Cross-posted from Brainstorm…
One reason I was so excited to join Brainstorm was that it presented a chance to go toe-to-toe once in awhile with my colleague and friend, Kevin Carey. Over the years I’ve read Kevin’s work frequently, and often found myself respectfully disagreeing with him. What’s the best is that our points of disagreement are always worth arguing over—as we are both so clearly interested in seeing major changes when it comes to equity and educational attainment.
This past week presented an illustration. I wrote a critique of an American Enterprise Institute report Kevin co-authored, and he responded with a post taking on some of my points. Since I have plenty to say in turn, and since I think this is a discussion very much worth having, I want to continue the debate here.
My main point in the original post was that the AEI authors jumped to conclusions I don’t find particularly helpful. They want to do something about low graduation rates, but prematurely conclude the solutions lie in changing institutional practices. Kevin replied with “colleges make a difference” and who would want to argue otherwise?
Well, in some sense—me. To put a finer point on it, I argue they individually make a difference, but mainly on the margins and for uncomfortable reasons.
Here’s the outline of what I’m thinking. First, I emphatically believe that there’s an economic payoff to years of college, and credentials in particular, and that most students learn at least something during the time they spend in college. I also buy the research of Jennie Brand & Yu Xie (and others) who find that students least likely to attend college are in fact most likely to benefit from attending. This is why I’m for greater equity in access and completion. Second, I definitely do not believe that the sources of observed differentials in student outcomes among colleges—things like levels of student engagement, graduation rates, and returns to the degree—are about institutional policies and practices of the kind Kevin’s referring to. Why?
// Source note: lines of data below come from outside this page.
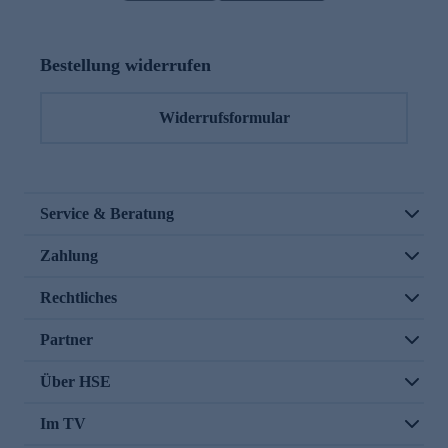
Bestellung widerrufen
Widerrufsformular
Service & Beratung
Zahlung
Rechtliches
Partner
Über HSE
Im TV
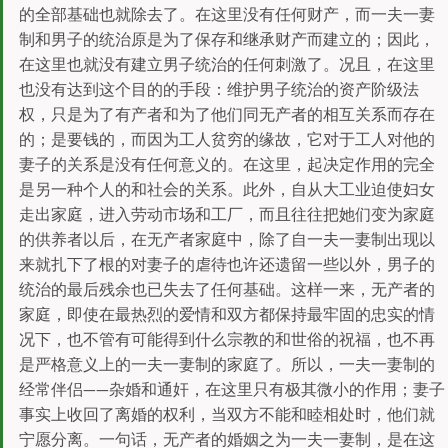
的全部基础也就除去了。在这里没有任何财产，而一夫一妻
制和男子的统治原是为了保存和继承财产而建立的；因此，
在这里也就没有建立男子统治的任何刺激了。况且，在这里
也没有达到这个目的的手段：维护男子统治的资产阶级法
权，只是为了有产者和为了他们同无产者的相互关系而存在
的；是要钱的，而因为工人贫穷的缘故，它对于工人对他的
妻子的关系是没有任何意义的。在这里，起决定作用的完全
是另一种个人的和社会的关系。此外，自从大工业迫使妇女
走出家庭，进入劳动市场和工厂，而且往往把她们变为家庭
的供养者以后，在无产者家庭中，除了自一夫一妻制出现以
来就扎下了根的对妻子的虐待也许还遗留一些以外，男子的
统治的最后残余也已失去了任何基础。这样一来，无产者的
家庭，即使在最热烈的爱情和双方都保持最牢固的忠实的情
况下，也不管有可能得到什么宗教的和世俗的祝福，也不再
是严格意义上的一夫一妻制的家庭了。所以，一夫一妻制的
经常伴侣——杂婚和通奸，在这里只有极其微小的作用；妻子
事实上收回了离婚的权利，当双方不能和睦相处时，他们就
宁愿分离。一句话，无产者的婚姻之为一夫一妻制，是在这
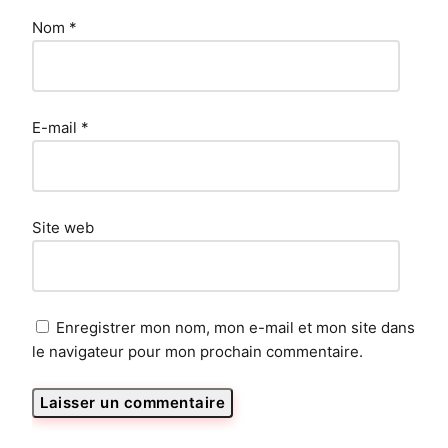
Nom
*
E-mail
*
Site web
Enregistrer mon nom, mon e-mail et mon site dans
le navigateur pour mon prochain commentaire.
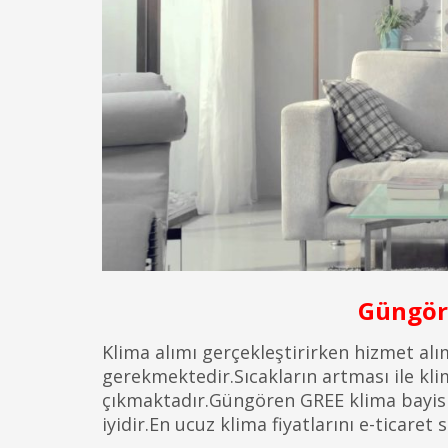
Güngör
Klima alımı gerçekleştirirken hizmet alı
gerekmektedir.Sıcakların artması ile kli
çıkmaktadır.Güngören GREE klima bayisi 
iyidir.En ucuz klima fiyatlarını e-ticar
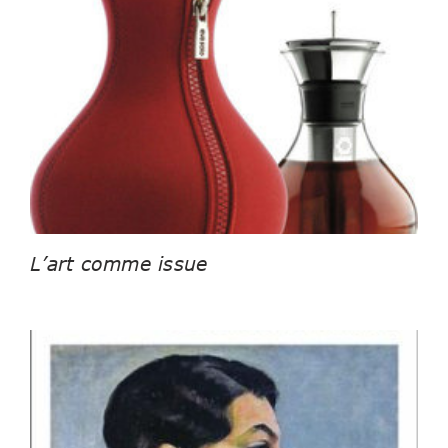
L’art comme issue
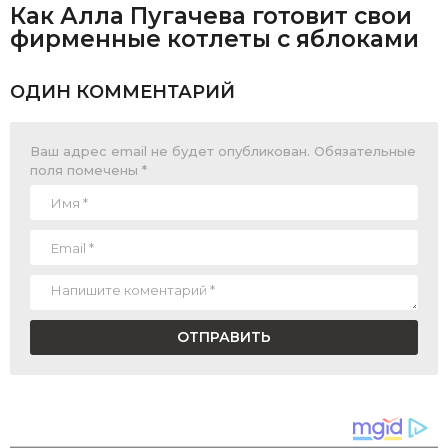
Как Алла Пугачева готовит свои
фирменные котлеты с яблоками
ОДИН КОММЕНТАРИЙ
Ваш адрес email не будет опубликован.
Обязательные
поля помечены
*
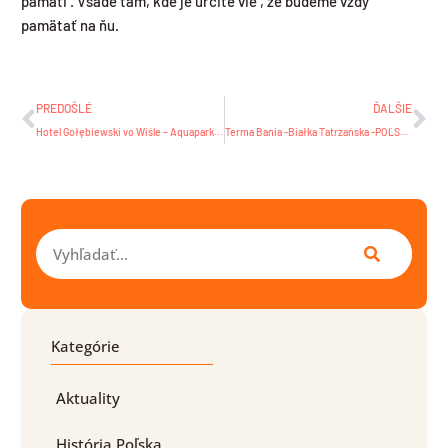
pamati . Všade tam, kde je určite vie , že budeme vždy
pamätať na ňu.
Prev
Ďa
PREDOŠLÉ
ĎALŠIE
Hotel Gołębiewski vo Wiśle – Aquapark Tropicana
Terma Bania -Białka Tatrzańska -POĽSKO
Vyhľadať
Kategórie
Aktuality
História Poľska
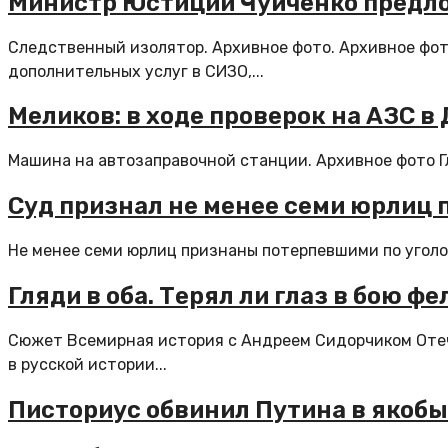
Министр Юстиции Чуйченко предл
Следственный изолятор. Архивное фото. Архивное фо
дополнительных услуг в СИЗО,...
Меликов: в ходе проверок на АЗС в
Машина на автозаправочной станции. Архивное фото Гл
Суд признал не менее семи юрлиц п
Не менее семи юрлиц признаны потерпевшими по уголовн
Гляди в оба. Терял ли глаз в бою 
Сюжет Всемирная история с Андреем Сидорчиком Отеч
в русской истории...
Писториус обвинил Путина в якобы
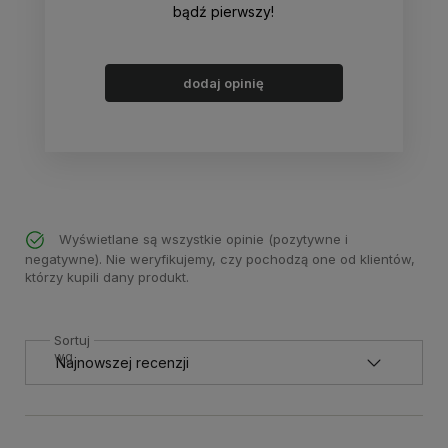
bądź pierwszy!
dodaj opinię
Wyświetlane są wszystkie opinie (pozytywne i
negatywne). Nie weryfikujemy, czy pochodzą one od klientów,
którzy kupili dany produkt.
Sortuj
wg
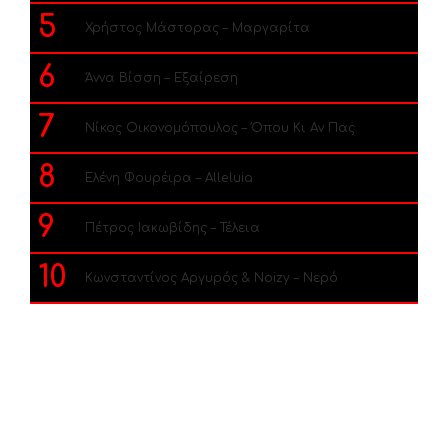
5
Χρήστος Μάστορας – Μαργαρίτα
6
Άννα Βίσση – Εξαίρεση
7
Νίκος Οικονομόπουλος – Όπου Κι Αν Πας
8
Ελένη Φουρέιρα – Alleluia
9
Πέτρος Ιακωβίδης – Τέλεια
10
Κωνσταντίνος Αργυρός & Noizy – Νερό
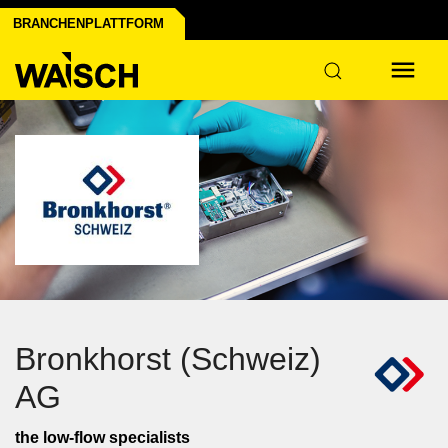
BRANCHENPLATTFORM
Bronkhorst (Schweiz)
AG
the low-flow specialists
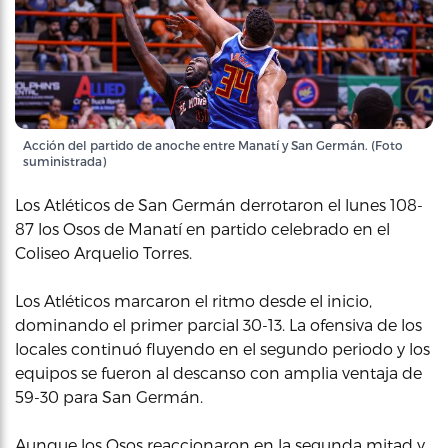
Acción del partido de anoche entre Manatí y San Germán. (Foto
suministrada)
Los Atléticos de San Germán derrotaron el lunes 108-
87 los Osos de Manatí en partido celebrado en el
Coliseo Arquelio Torres.
Los Atléticos marcaron el ritmo desde el inicio,
dominando el primer parcial 30-13. La ofensiva de los
locales continuó fluyendo en el segundo periodo y los
equipos se fueron al descanso con amplia ventaja de
59-30 para San Germán.
Aunque los Osos reaccionaron en la segunda mitad y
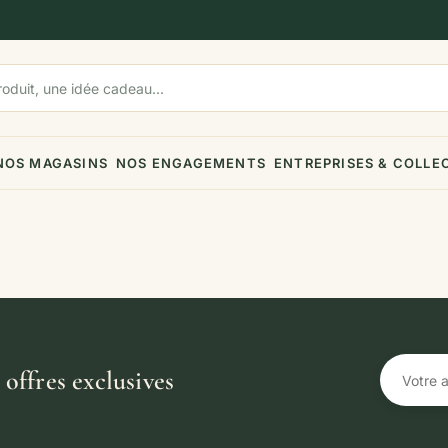
NOS MAGASINS
NOS ENGAGEMENTS
ENTREPRISES & COLLE
offres exclusives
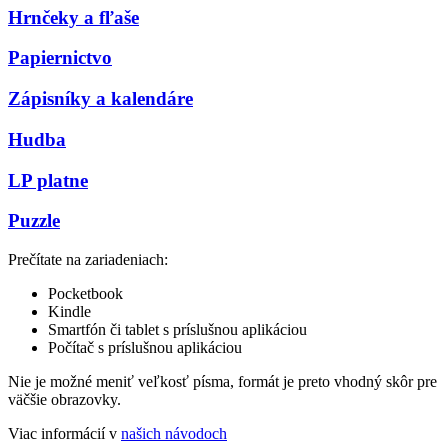
Hrnčeky a fľaše
Papiernictvo
Zápisníky a kalendáre
Hudba
LP platne
Puzzle
Prečítate na zariadeniach:
Pocketbook
Kindle
Smartfón či tablet s príslušnou aplikáciou
Počítač s príslušnou aplikáciou
Nie je možné meniť veľkosť písma, formát je preto vhodný skôr pre
väčšie obrazovky.
Viac informácií v
našich návodoch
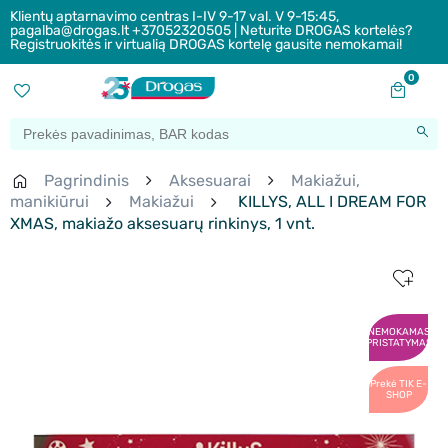
Klientų aptarnavimo centras I-IV 9-17 val. V 9-15:45,
pagalba@drogas.lt +37052320505 | Neturite DROGAS kortelės?
Registruokitės ir virtualią DROGAS kortelę gausite nemokamai!
0
Pagrindinis
Aksesuarai
Makiažui,
manikiūrui
Makiažui
KILLYS, ALL I DREAM FOR
XMAS, makiažo aksesuarų rinkinys, 1 vnt.
NEMOKAMAS
PRISTATYMAS
Prekė TIK E-
SHOP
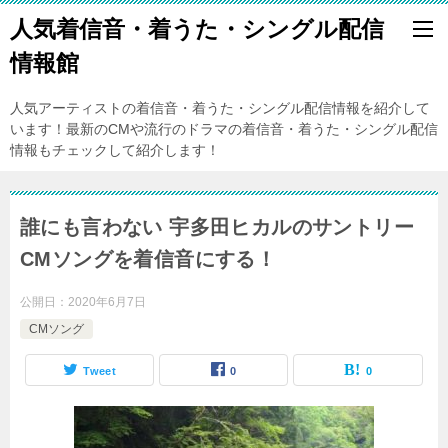
人気着信音・着うた・シングル配信
情報館
人気アーティストの着信音・着うた・シングル配信情報を紹介して
います！最新のCMや流行のドラマの着信音・着うた・シングル配信
情報もチェックして紹介します！
誰にも言わない 宇多田ヒカルのサントリー
CMソングを着信音にする！
公開日：
2020年6月7日
CMソング
Tweet
0
0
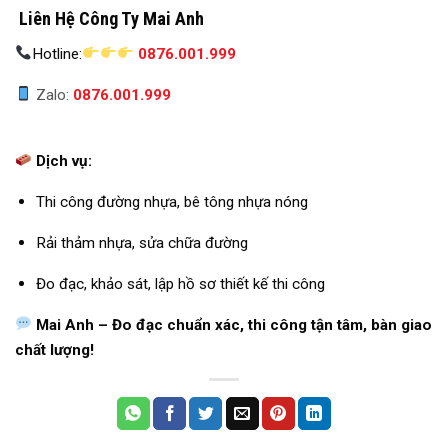
Liên Hệ Công Ty Mai Anh
Hotline:
0876.001.999
Zalo:
0876.001.999
Dịch vụ:
Thi công đường nhựa, bê tông nhựa nóng
Rải thảm nhựa, sửa chữa đường
Đo đạc, khảo sát, lập hồ sơ thiết kế thi công
Mai Anh – Đo đạc chuẩn xác, thi công tận tâm, bàn giao
chất lượng!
Since at least to some degree, most of our colleges select kids for admission based on evidence that they will be engaged and “able to benefit” from the experience–and they do this in different ways and to differing degrees– then variation in graduation rates is clearly going to result.
So that’s why colleges themselves probably only matter on the margins. And here comes the “uncomfortable” part. We have to recognize that (like it or not) the primary functions of our colleges and universities are (1) facilitating the creation of social networks and (2) credentialing. We go to college to hang out with people who will later be our friends, spouses, colleagues, and Facebook buddies– and these people will help us find jobs and make good connections throughout our lives. We also go so that future employers will find us more desirable– whether or not they should.
Ultimately, I don’t think that detracts from the importance of higher education, and in particular from the goal of broadening access to higher education. It’s a gatekeeper, and more people need to get in. But it does—and should- detract from the sense that some colleges “do a better job” than others. What does that really mean when what they “do” is help you meet your socially advantaged counterparts and send smoke signals to employers? If that’s what you’re buying, and you understand that, ok. I don’t think most people do.
Now back to Kevin’s points. Sure, some colleges have high dropout rates and that’s a shame. Part of the reason is that they’re enrolling students who—a decade or two ago—wouldn’t have attended college. Now, in a college for all culture, they go. Some get a degree- and in this sense, opening doors is serving them well. Others suffer enormous personal costs, financial investments and feelings of personal failure. These things are hard to measure, but are undoubtedly affecting the numbers we observe. We hardly pay attention to (or measure) important factors like individuals’ health and development, and yet we assume that any remaining variation in outcomes (e.g. engagement or graduation rates) not accounted for by observable factors can be credited to college practices—instead of attributing the variation to the vast array of important predictors of individual functioning that we just don’t measure. Why?
If we want to make better policies to increase attainment and close gaps we need to get a better handle on what the real problems are. What if the differences in graduation rates are explained by differences in how mentally and physically prepared students at different colleges are for postsecondary education? Right now, that doesn’t show up in the data. So Kevin says the remaining variation is in the colleges’ domain. Yet if, based on that, we direct policy interventions at the colleges when the real problem is health, we’ll fail to generate change. That’s simply not useful, and potentially a waste of money. Why wait for research? This is why. We need more numbers, and less conjecture.